Vol. 30, Issue 4, 452-456, April 2002

CYP3A4 Active Site Volume Modification by Mutagenesis of Leucine 211

Stephen M. Fowler, John M. Taylor, Thomas Friedberg, C. Roland Wolf, and Robert J. Riley

Physical and Metabolic Science, AstraZeneca R&D Charnwood, Loughborough, United Kingdom (S.M.F., J.M.T., R.J.R.); and Biomedical Research Centre, Ninewells Hospital and Medical School, Dundee, United Kingdom (T.F., C.R.W.)

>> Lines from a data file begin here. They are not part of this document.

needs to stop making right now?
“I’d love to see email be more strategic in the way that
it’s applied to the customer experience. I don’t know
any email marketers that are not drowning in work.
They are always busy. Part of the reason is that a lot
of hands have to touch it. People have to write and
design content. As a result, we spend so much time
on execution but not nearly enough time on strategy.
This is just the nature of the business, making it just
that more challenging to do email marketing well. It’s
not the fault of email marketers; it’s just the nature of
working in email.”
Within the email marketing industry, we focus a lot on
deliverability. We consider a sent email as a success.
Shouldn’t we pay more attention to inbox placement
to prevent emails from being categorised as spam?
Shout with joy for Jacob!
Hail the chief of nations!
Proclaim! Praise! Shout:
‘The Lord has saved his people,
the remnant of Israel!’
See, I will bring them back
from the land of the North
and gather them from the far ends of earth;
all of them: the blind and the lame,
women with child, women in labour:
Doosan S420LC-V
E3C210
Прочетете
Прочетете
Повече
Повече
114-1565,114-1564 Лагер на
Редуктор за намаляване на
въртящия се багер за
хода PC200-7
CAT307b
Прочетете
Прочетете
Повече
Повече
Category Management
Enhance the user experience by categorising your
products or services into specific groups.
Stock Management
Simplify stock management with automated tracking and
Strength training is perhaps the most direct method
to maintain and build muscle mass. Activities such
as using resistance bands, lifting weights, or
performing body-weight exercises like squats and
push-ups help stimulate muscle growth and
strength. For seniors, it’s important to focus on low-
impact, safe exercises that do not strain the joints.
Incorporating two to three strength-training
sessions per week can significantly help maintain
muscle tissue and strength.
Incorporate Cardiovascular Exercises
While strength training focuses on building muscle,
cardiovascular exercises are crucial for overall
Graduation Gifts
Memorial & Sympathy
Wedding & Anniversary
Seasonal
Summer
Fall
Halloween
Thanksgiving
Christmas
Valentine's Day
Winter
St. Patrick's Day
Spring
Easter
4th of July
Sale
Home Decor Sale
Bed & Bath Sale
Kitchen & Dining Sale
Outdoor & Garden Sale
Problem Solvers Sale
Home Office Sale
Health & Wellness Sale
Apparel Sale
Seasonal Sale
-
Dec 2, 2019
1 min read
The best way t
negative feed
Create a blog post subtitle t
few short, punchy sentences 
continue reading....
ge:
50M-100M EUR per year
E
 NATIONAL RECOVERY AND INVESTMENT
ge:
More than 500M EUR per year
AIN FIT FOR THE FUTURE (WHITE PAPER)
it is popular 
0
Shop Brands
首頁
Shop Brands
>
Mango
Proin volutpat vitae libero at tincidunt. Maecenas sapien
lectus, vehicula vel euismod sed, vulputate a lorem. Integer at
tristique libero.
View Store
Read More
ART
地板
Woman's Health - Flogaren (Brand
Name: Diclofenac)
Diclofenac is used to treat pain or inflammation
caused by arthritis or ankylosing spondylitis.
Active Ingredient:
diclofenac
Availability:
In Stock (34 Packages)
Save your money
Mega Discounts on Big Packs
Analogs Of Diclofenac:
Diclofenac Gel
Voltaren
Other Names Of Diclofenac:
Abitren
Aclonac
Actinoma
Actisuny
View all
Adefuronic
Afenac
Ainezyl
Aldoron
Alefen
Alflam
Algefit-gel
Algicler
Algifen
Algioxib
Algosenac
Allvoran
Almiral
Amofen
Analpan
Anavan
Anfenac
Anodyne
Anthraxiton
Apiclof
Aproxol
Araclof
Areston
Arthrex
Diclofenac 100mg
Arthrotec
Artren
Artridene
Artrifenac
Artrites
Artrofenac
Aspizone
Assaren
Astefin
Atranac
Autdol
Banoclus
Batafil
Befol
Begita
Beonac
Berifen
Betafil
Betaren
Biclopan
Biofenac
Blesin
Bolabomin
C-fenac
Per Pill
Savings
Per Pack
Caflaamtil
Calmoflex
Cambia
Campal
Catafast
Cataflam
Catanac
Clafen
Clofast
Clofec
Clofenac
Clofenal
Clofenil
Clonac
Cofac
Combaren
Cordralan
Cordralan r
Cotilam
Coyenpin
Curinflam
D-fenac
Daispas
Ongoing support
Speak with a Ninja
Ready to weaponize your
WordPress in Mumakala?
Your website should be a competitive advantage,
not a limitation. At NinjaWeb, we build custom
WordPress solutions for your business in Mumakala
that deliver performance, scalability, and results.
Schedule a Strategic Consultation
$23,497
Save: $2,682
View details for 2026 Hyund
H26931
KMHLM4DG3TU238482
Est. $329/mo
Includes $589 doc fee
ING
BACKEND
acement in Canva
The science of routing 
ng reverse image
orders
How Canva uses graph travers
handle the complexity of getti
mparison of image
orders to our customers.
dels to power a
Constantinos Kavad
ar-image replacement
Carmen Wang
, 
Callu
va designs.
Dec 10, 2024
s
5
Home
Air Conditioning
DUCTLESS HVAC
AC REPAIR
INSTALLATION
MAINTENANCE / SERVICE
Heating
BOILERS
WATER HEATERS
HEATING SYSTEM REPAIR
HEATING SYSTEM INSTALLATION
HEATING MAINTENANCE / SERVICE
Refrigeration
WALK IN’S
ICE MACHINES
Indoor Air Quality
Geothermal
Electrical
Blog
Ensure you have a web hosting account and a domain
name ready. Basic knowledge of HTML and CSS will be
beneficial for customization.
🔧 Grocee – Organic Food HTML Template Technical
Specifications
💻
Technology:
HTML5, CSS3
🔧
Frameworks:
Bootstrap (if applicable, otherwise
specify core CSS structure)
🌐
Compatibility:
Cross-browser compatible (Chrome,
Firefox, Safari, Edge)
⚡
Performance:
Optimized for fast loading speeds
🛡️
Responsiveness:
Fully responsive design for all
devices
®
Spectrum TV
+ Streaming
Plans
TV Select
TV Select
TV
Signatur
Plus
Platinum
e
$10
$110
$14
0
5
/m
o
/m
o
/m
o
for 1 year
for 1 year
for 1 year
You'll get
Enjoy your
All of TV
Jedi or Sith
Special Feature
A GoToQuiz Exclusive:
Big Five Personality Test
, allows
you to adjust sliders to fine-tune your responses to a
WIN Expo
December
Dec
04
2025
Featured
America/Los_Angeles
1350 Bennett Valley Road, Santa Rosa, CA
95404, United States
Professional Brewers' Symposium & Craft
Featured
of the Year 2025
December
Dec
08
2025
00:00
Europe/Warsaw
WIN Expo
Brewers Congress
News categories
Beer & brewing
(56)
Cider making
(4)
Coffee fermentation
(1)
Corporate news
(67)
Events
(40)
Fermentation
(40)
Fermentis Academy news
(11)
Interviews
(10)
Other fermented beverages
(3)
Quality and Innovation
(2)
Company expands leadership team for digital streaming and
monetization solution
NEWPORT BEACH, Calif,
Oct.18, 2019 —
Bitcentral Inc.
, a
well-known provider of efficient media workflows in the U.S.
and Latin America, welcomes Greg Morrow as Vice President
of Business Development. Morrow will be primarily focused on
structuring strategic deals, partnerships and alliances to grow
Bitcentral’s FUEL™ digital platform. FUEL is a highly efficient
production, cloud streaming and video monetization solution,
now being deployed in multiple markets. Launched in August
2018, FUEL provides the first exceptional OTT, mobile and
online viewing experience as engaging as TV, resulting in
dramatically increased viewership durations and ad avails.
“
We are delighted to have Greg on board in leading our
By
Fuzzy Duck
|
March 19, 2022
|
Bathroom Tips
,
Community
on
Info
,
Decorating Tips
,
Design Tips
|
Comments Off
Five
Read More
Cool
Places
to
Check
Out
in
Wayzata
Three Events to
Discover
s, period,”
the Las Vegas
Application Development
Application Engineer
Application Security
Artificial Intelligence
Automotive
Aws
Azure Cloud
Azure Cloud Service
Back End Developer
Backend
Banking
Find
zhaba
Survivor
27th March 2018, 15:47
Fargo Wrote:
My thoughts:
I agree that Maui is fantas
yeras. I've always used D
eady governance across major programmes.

The leucine 211  phenylalanine (L211F) and leucine 211  tyrosine (L211Y) mutant forms of cytochrome P450 3A4 have been generated by site-directed mutagenesis and expressed functionally in Escherichia coli. Substrate binding affinities (S₅₀ values) for testosterone and 7-benzyloxy-4-trifluoromethylcoumarin (BFC) were similar for the mutants and wild-type CYP3A4 (49 and 21 µM for L211F, 35 and 20 µM for L211Y, and 33 and 20 µM for the wild type, respectively). For erythromycin, however, the K_m values determined for the L211F and L211Y mutants were 2.4- and 10.5-fold higher than for the wild type. Furthermore, IC₅₀ values for the inhibition of testosterone 6-hydroxylation by erythromycin and troleandomycin for L211F were 2.4- and 3.7-fold higher, and those for L211Y were 3.4- and 9.2-fold higher than those measured for the wild type. Conversely, small inhibitors, such as diazepam, exhibited no significant difference in IC₅₀ values between the wild type and the L211F and L211Y mutants. It is proposed that large substrates bound in the catalytic center of CYP3A4 with molecular volumes greater than ~600 ų were less well accommodated in the altered active sites, resulting in lower association energies and increased IC₅₀ values.